I'm having the exact same issue as you @max-rocket-internet, also running on EKS with their latest version available to date. This is frustrating :(

SocietyCao · 2019-08-23T03:43:58Z

@vdemonchy There may be sudden bursts of traffic，some times cause CPUUtilization to 100% , in this case,it won't scale down

max-rocket-internet · 2019-08-23T08:14:09Z

some times cause CPUUtilization to 100% , in this case,it won't scale down

This is not the case.

SocietyCao · 2019-08-23T14:42:53Z

The pod is all ready?
https://kubernetes.io/docs/tasks/run-application/horizontal-pod-autoscale/#algorithm-details

If there were any missing metrics, we recompute the average more conservatively, assuming those pods were consuming 100% of the desired value in case of a scale down, and 0% in case of a scale up.
I can only speculate this is the case

cmanzi · 2019-08-31T01:15:05Z

@max-rocket-internet Try increasing your metrics resolution from the default. I was experienceing similar behavior, I added the flag --metric-resolution=5s (the default is 60s), and it seems to be behaving in a much more expected manner now.

As @SocietyCao said, in my case it appears that the HPA was rapidly scaling up my service, creating a bunch of pods that didn't have any metrics yet, which in turn caused the HPA to assume the pods were under load. Seems like it can create a feedback loop of sorts.

wxwang33 · 2019-09-27T19:51:38Z

We are seeing the same behavior. Has this issue been resolved?

cmanzi · 2019-09-27T20:17:46Z

@wxwang33 What is your metrics-server resolution set to? That fixed it for me (on 1.14.6).

wxwang33 · 2019-09-27T23:38:58Z

I will check later as I don't have direct access to it. Will update and thanks for the quick response!

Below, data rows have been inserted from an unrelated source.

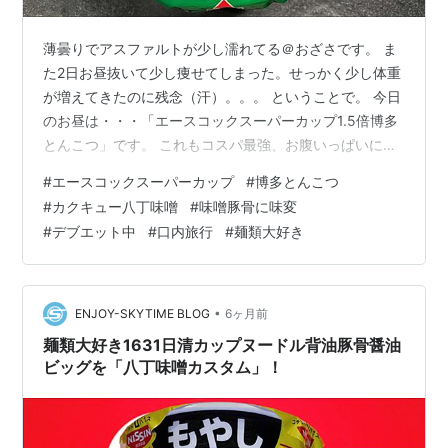
薄曇りでアスファルトが少し濡れてる＠おざさです。 ま
た2日お昼抜いて少し痩せてしまった。せっかく少し体重
が増えてきたのに残念（汗）。。。 ということで。 今日
のお昼は・・・「エースコックスーパーカップ1.5倍博多
とんこつ」です。 これもコスパ最強、お腹いっぱいにな
るので私の中で定番です。豚骨が続きますので、今日は
#
エースコックスーパーカップ
#
博多とんこつ
八丁味噌を入れ「味噌豚骨」にしてみましょう。 味噌は
#
カクキュー八丁味噌
#
味噌豚骨に味変
おなじみのカクキューの八丁味噌ね。 中身はかやく（ね
#
デブエット中
#
口内旅行
#
麺類大好き
ぎ・ごま・揚げ玉・きくらげ）入り粉末スープ・液体ス
ープが入ってます。麺はストレート極細麺です。 八丁味
噌小さじ3杯程度・味の素を適量入れ2分、よくかき混ぜ
味噌を溶かし、こめ油・カット…
•
ENJOY-SKYTIME BLOG
6ヶ月前
麺類大好き1631日清カップヌードル背油豚骨醤油
ビッグを「八丁味噌カスタム」！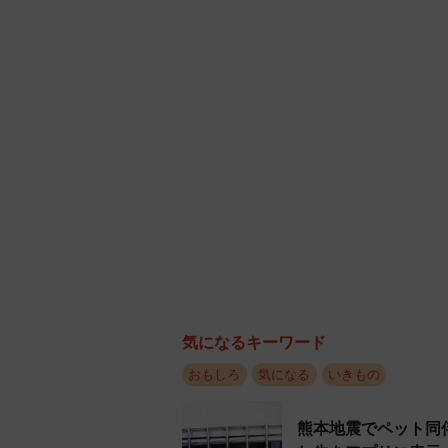
気になるキーワード
おもしろ
気になる
いきもの
熊本地震でペット同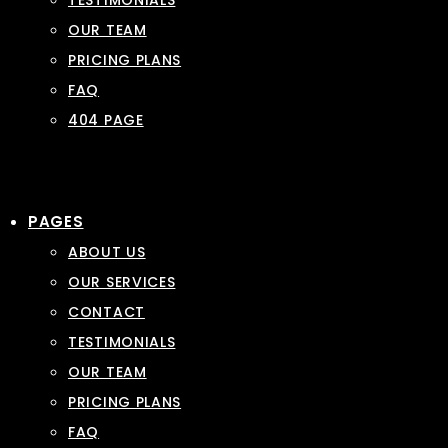
TESTIMONIALS
OUR TEAM
PRICING PLANS
FAQ
404 PAGE
PAGES
ABOUT US
OUR SERVICES
CONTACT
TESTIMONIALS
OUR TEAM
PRICING PLANS
FAQ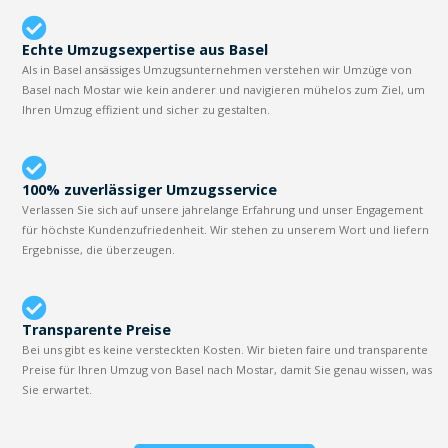
Echte Umzugsexpertise aus Basel
Als in Basel ansässiges Umzugsunternehmen verstehen wir Umzüge von
Basel nach Mostar wie kein anderer und navigieren mühelos zum Ziel, um
Ihren Umzug effizient und sicher zu gestalten.
100% zuverlässiger Umzugsservice
Verlassen Sie sich auf unsere jahrelange Erfahrung und unser Engagement
für höchste Kundenzufriedenheit. Wir stehen zu unserem Wort und liefern
Ergebnisse, die überzeugen.
Transparente Preise
Bei uns gibt es keine versteckten Kosten. Wir bieten faire und transparente
Preise für Ihren Umzug von Basel nach Mostar, damit Sie genau wissen, was
Sie erwartet.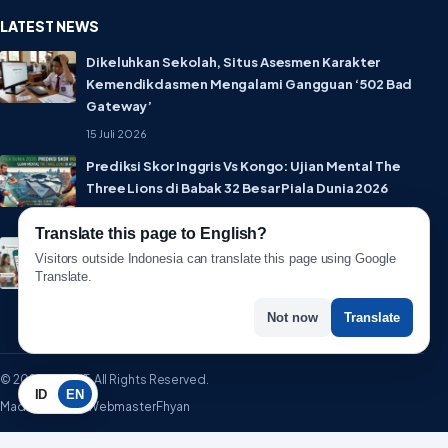
LATEST NEWS
Dikeluhkan Sekolah, Situs Asesmen Karakter
Kemendikdasmen Mengalami Gangguan ‘502 Bad
Gateway’
15 Juli 2026
Prediksi Skor Inggris Vs Kongo: Ujian Mental The
Three Lions di Babak 32 Besar Piala Dunia 2026
1 Juli 2026
Translate this page to English?
Lebih Privat! WhatsApp Resmi Rilis Fitur Username,
Visitors outside Indonesia can translate this page using Google
Tak Perlu Lagi Sebar Nomor HP
Translate.
1 Juli 2026
Not now
Translate
© 2026 WartaIT. All Rights Reserved.
ID
EN
Made with ♥ by WebmasterFhyan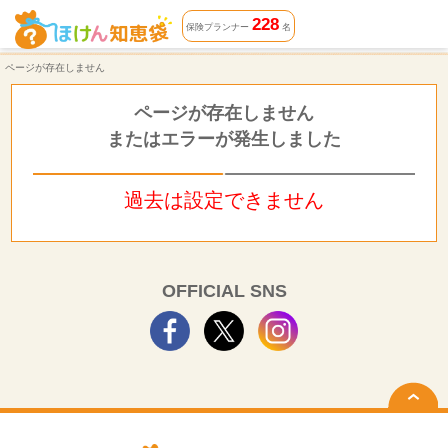
ページが存在しません | ほけん知恵袋
228
保険プランナー
名
ページが存在しません
ページが存在しません
またはエラーが発生しました
過去は設定できません
OFFICIAL SNS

itninja-hue · 2019-10-18T15:45:06Z

I am having the same, issue , at first i thought its not scaling down, but as time went by , exactly 6 minutes , hpa scaled down the pods.
After looking at the events log , it showed up that an event was triggered to scale down the pods the moment the cpi load went off , but got executes 6 minutes later. I guess this is a feature or how it is supposed to work , it would be nice if we can get a gracePeriod option to define if we want to narrow down or reduce the time.
I am running k8s 1.16 on vagrant (test cluster) 1 master 2 workers

rosoft2001 · 2022-06-21T02:46:22Z

still an issue

coding-red-panda · 2022-06-22T15:31:30Z

This is also an issue for us with the HPA when using 2 metrics.
With the memory added to our HPA, we do see that the downscaling works, but at some point the downscaling stops, even through all reported metrics are below the configured threshold for the averageUtilization.

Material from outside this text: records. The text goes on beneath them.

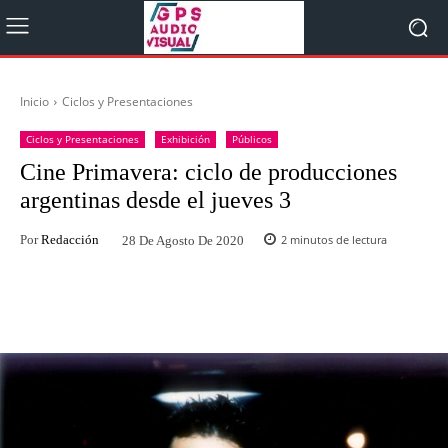
Inicio
Ciclos y Presentaciones
Ciclos y Presentaciones
Exhibición
Públicos
Cine Primavera: ciclo de producciones
argentinas desde el jueves 3
Por
Redacción
2
minutos de lectura
28 De Agosto De 2020
Facebook
Twitter
WhatsApp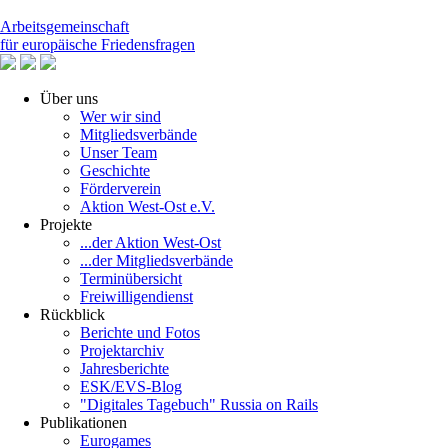
Arbeitsgemeinschaft
für europäische Friedensfragen
Über uns
Wer wir sind
Mitgliedsverbände
Unser Team
Geschichte
Förderverein
Aktion West-Ost e.V.
Projekte
...der Aktion West-Ost
...der Mitgliedsverbände
Terminübersicht
Freiwilligendienst
Rückblick
Berichte und Fotos
Projektarchiv
Jahresberichte
ESK/EVS-Blog
"Digitales Tagebuch" Russia on Rails
Publikationen
Eurogames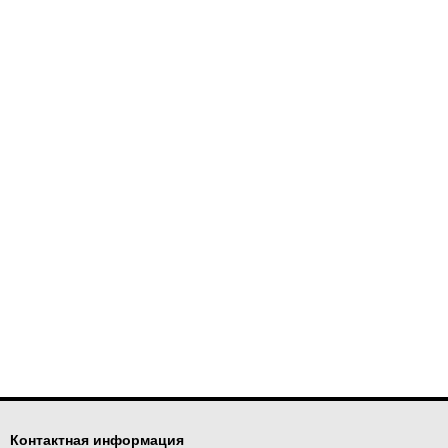
Контактная информация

We haven't tried setting the threshold to double the expected size to see if this makes a difference.
The HPA does downscale, but only up to a certain point.

vitobotta · 2022-06-22T17:29:16Z

This is also an issue for us with the HPA when using 2 metrics. With the memory added to our HPA, we do see that the downscaling works, but at some point the downscaling stops, even through all reported metrics are below the configured threshold for the averageUtilization.

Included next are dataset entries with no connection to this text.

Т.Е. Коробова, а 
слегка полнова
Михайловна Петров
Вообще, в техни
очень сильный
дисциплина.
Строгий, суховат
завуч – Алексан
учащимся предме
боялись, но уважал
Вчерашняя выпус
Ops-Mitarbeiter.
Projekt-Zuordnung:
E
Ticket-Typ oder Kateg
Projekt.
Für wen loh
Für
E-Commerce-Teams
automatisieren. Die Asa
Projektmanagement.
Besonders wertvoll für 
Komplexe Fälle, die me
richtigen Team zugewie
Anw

We haven't tried setting the threshold to double the expected size to see if this makes a difference. The HPA does downscale, but only up to a certain point.

OT - which dashboard is that?

coding-red-panda · 2022-06-22T17:42:44Z

This is also an issue for us with the HPA when using 2 metrics. With the memory added to our HPA, we do see that the downscaling works, but at some point the downscaling stops, even through all reported metrics are below the configured threshold for the averageUtilization.

We haven't tried setting the threshold to double the expected size to see if this makes a difference. The HPA does downscale, but only up to a certain point.

OT - which dashboard is that?

ArgoCD from our private clusters

vitobotta · 2022-06-22T18:08:15Z

This is also an issue for us with the HPA when using 2 metrics. With the memory added to our HPA, we do see that the downscaling works, but at some point the downscaling stops, even through all reported metrics are below the configured threshold for the averageUtilization.

We haven't tried setting the threshold to double the expected size to see if this makes a difference. The HPA does downscale, but only up to a certain point.

OT - which dashboard is that?

ArgoCD from our private clusters

Thanks!

otakuinside · 2022-07-07T10:06:46Z

Based on my experience, the key factor is that the metric is based on the Requested, not the Limit. Then, the condition to match is the Usage vs Request and the scale criteria.
On the other side, if you have 2 replicas, the required condition to scaleDown to 1 is that both replicas are 49%, so if it scales, the single one replica remaining would allocate 98% (49% on its side + 49% on the Terminated scaledDown pod). If Usage is not under 50% then an scaleDown trigger would cause the only single remaining pod to handle more than 100% of usage, which would immediately cause and scaleUp condition (which would be a riduculous loop :p).
If you have 3 pods instead of 2, the % change from 50% to 66% but the underlying analysis remains.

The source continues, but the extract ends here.